Start of EXERCISE INPUT

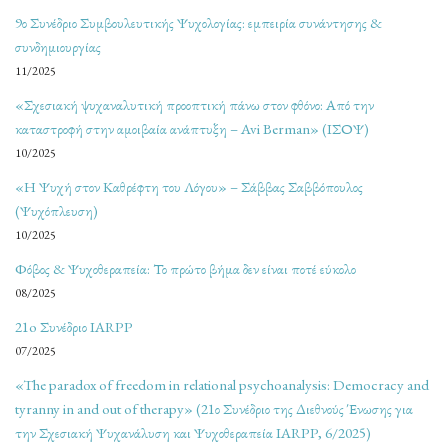
9ο Συνέδριο Συμβουλευτικής Ψυχολογίας: εμπειρία συνάντησης &
συνδημιουργίας
11/2025
«Σχεσιακή ψυχαναλυτική προοπτική πάνω στον φθόνο: Από την
καταστροφή στην αμοιβαία ανάπτυξη – Avi Berman» (ΙΣΟΨ)
10/2025
«Η Ψυχή στον Καθρέφτη του Λόγου» – Σάββας Σαββόπουλος
(Ψυχόπλευση)
10/2025
Φόβος & Ψυχοθεραπεία: Το πρώτο βήμα δεν είναι ποτέ εύκολο
08/2025
21o Συνέδριο IARPP
07/2025
«The paradox of freedom in relational psychoanalysis: Democracy and
tyranny in and out of therapy» (21ο Συνέδριο της Διεθνούς Ένωσης για
την Σχεσιακή Ψυχανάλυση και Ψυχοθεραπεία IARPP, 6/2025)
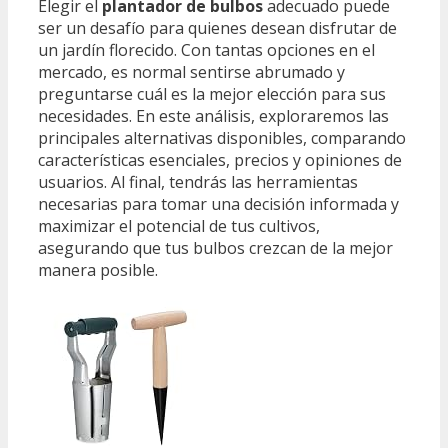
Elegir el
plantador de bulbos
adecuado puede
ser un desafío para quienes desean disfrutar de
un jardín florecido. Con tantas opciones en el
mercado, es normal sentirse abrumado y
preguntarse cuál es la mejor elección para sus
necesidades. En este análisis, exploraremos las
principales alternativas disponibles, comparando
características esenciales, precios y opiniones de
usuarios. Al final, tendrás las herramientas
necesarias para tomar una decisión informada y
maximizar el potencial de tus cultivos,
asegurando que tus bulbos crezcan de la mejor
manera posible.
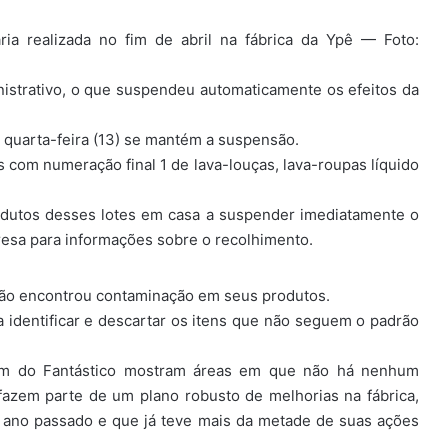
ria realizada no fim de abril na fábrica da Ypê — Foto:
nistrativo, o que suspendeu automaticamente os efeitos da
a quarta-feira (13) se mantém a suspensão.
es com numeração final 1 de lava-louças, lava-roupas líquido
dutos desses lotes em casa a suspender imediatamente o
resa para informações sobre o recolhimento.
não encontrou contaminação em seus produtos.
a identificar e descartar os itens que não seguem o padrão
agem do Fantástico mostram áreas em que não há nenhum
fazem parte de um plano robusto de melhorias na fábrica,
o ano passado e que já teve mais da metade de suas ações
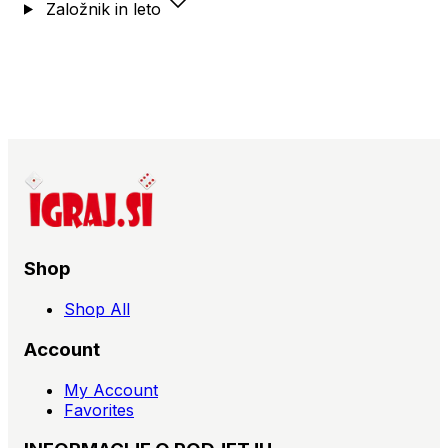
Založnik in leto
Shop
Shop All
Account
My Account
Favorites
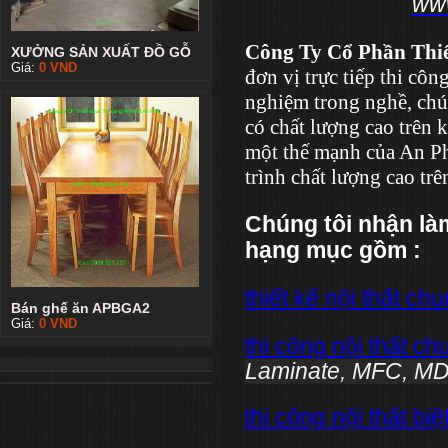
www
Công Ty Cổ Phần Thi
XƯỞNG SẢN XUẤT ĐỒ GỖ
Giá:
0
VND
đơn vị trực tiếp thi côn
nghiệm trong nghề, chú
có chất lượng cao trên
một thế mạnh của An Ph
trình chất lượng cao trê
Chúng tôi nhận làm
hạng mục gồm :
thiết kế nội thất ch
Bán ghế ăn APBGA2
Giá:
0
VND
thi công nội thất c
Laminate, MFC, MDF
thi công nội thất biệ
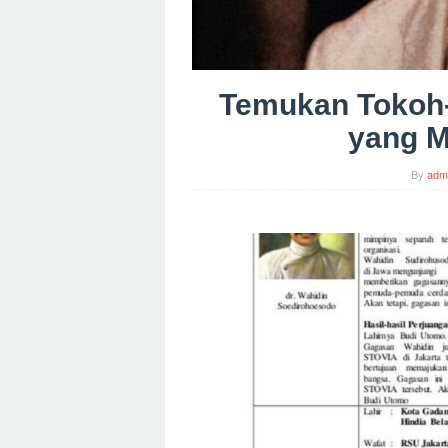
Temukan Tokoh-T
yang 
By
adm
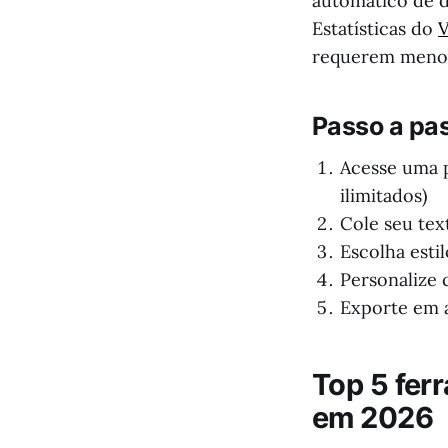
automático de d
Estatísticas do
V
requerem menos
Passo a pas
Acesse uma 
ilimitados)
Cole seu tex
Escolha esti
Personalize 
Exporte em 
Top 5 ferr
em 2026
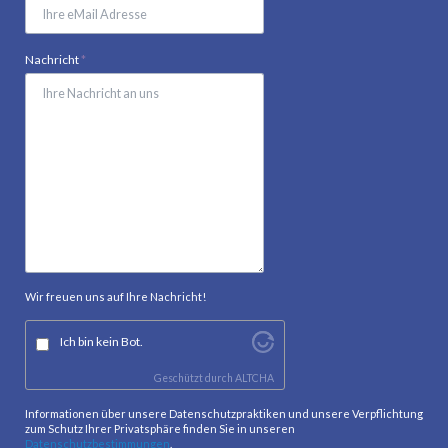
Pflichtfeld
Nachricht
*
Wir freuen uns auf Ihre Nachricht!
Ich bin kein Bot.
Geschützt durch
ALTCHA
Informationen über unsere Datenschutzpraktiken und unsere Verpflichtung
zum Schutz Ihrer Privatsphäre finden Sie in unseren
Datenschutzbestimmungen
.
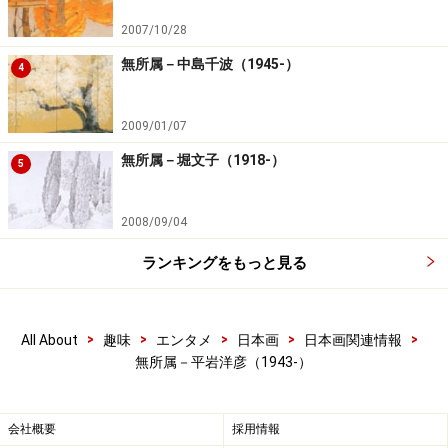
2007/10/28
無所属－中島千波（1945-）
4
2009/01/07
無所属－堀文子（1918-）
5
2008/09/04
ランキングをもっと見る
>
>
>
>
>
All About
趣味
エンタメ
日本画
日本画関連情報
無所属－平岩洋彦（1943-）
会社概要
採用情報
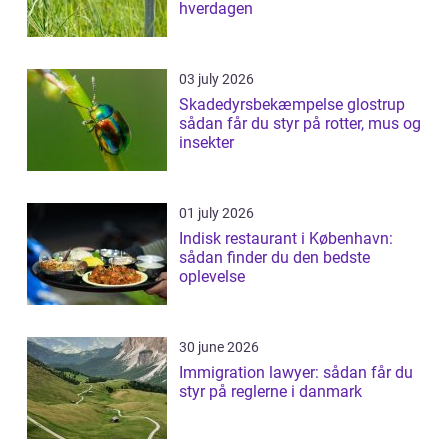
hverdagen
03 july 2026
Skadedyrsbekæmpelse glostrup
sådan får du styr på rotter, mus og
insekter
01 july 2026
Indisk restaurant i København:
sådan finder du den bedste
oplevelse
30 june 2026
Immigration lawyer: sådan får du
styr på reglerne i danmark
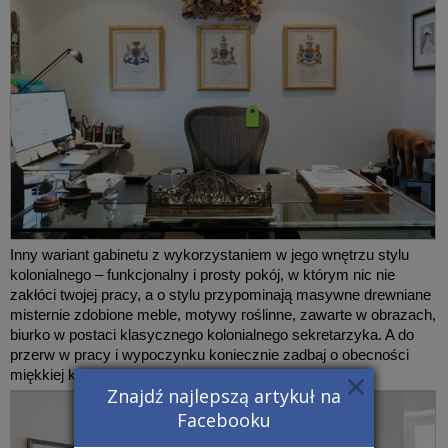
Inny wariant gabinetu z wykorzystaniem w jego wnętrzu stylu
kolonialnego – funkcjonalny i prosty pokój, w którym nic nie
zakłóci twojej pracy, a o stylu przypominają masywne drewniane
misternie zdobione meble, motywy roślinne, zawarte w obrazach,
biurko w postaci klasycznego kolonialnego sekretarzyka. A do
przerw w pracy i wypoczynku koniecznie zadbaj o obecności
miękkiej kanapy.
Znajdź najlepszą artykuł na
Facebooku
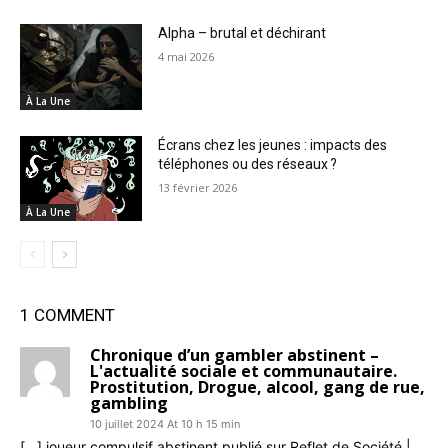
Alpha – brutal et déchirant
4 mai 2026
À La Une
Écrans chez les jeunes : impacts des
téléphones ou des réseaux ?
13 février 2026
À La Une
1 COMMENT
Chronique d’un gambler abstinent –
L'actualité sociale et communautaire.
Prostitution, Drogue, alcool, gang de rue,
gambling
10 juillet 2024 At 10 h 15 min
[…] joueur compulsif abstinent publié sur Reflet de Société |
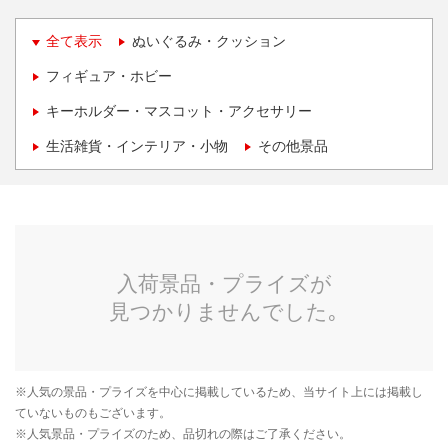
全て表示
ぬいぐるみ・クッション
フィギュア・ホビー
キーホルダー・マスコット・アクセサリー
生活雑貨・インテリア・小物
その他景品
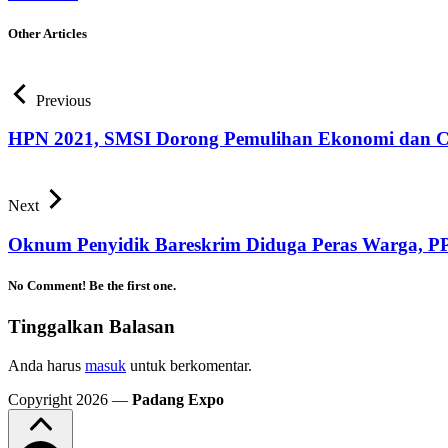
Other Articles
Previous
HPN 2021, SMSI Dorong Pemulihan Ekonomi dan CS
Next
Oknum Penyidik Bareskrim Diduga Peras Warga, PP
No Comment! Be the first one.
Tinggalkan Balasan
Anda harus
masuk
untuk berkomentar.
Copyright 2026 —
Padang Expo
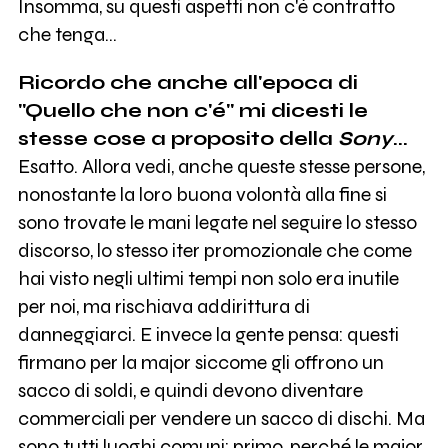
Insomma, su questi aspetti non c'é contratto
che tenga...
Ricordo che anche all'epoca di
"Quello che non c'é" mi dicesti le
stesse cose a proposito della
Sony
...
Esatto. Allora vedi, anche queste stesse persone,
nonostante la loro buona volontà alla fine si
sono trovate le mani legate nel seguire lo stesso
discorso, lo stesso iter promozionale che come
hai visto negli ultimi tempi non solo era inutile
per noi, ma rischiava addirittura di
danneggiarci. E invece la gente pensa: questi
firmano per la major siccome gli offrono un
sacco di soldi, e quindi devono diventare
commerciali per vendere un sacco di dischi. Ma
sono tutti luoghi comuni: primo, perché le major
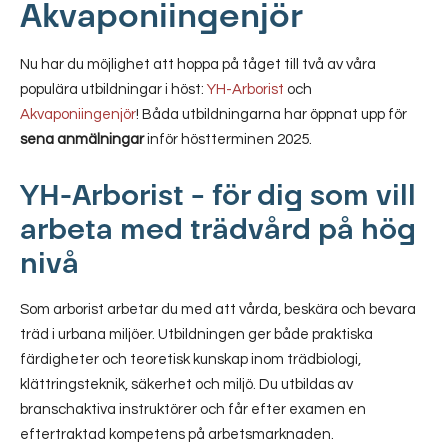
Akvaponiingenjör
Nu har du möjlighet att hoppa på tåget till två av våra
populära utbildningar i höst:
YH-Arborist
och
Akvaponiingenjör
! Båda utbildningarna har öppnat upp för
sena anmälningar
inför höstterminen 2025.
YH-Arborist – för dig som vill
arbeta med trädvård på hög
nivå
Som arborist arbetar du med att vårda, beskära och bevara
träd i urbana miljöer. Utbildningen ger både praktiska
färdigheter och teoretisk kunskap inom trädbiologi,
klättringsteknik, säkerhet och miljö. Du utbildas av
branschaktiva instruktörer och får efter examen en
eftertraktad kompetens på arbetsmarknaden.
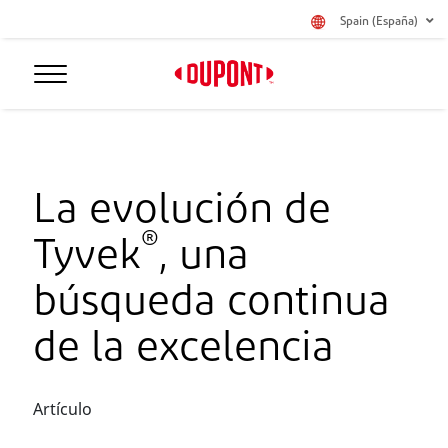
Spain (España)
La evolución de
®
Tyvek
, una
búsqueda continua
de la excelencia
Artículo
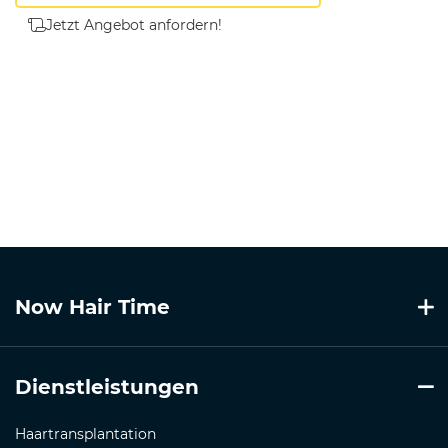
Jetzt Angebot anfordern!
Now Hair Time
Dienstleistungen
Haartransplantation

End of EXERCISE INPUT

_AIM OF THE EXERCISE:_
Take the line containing "branschaktiva instruktörer och" and every line after it through the end of the data, and write them out exactly, with no pictures.

_SOLUTION TO THE EXERCISE:_
branschaktiva instruktörer och får efter examen en
eftertraktad kompetens på arbetsmarknaden.
Spain (España)
La evolución de
®
Tyvek
, una
búsqueda continua
de la excelencia
Artículo
Jetzt Angebot anfordern!
Now Hair Time
Dienstleistungen
Haartransplantation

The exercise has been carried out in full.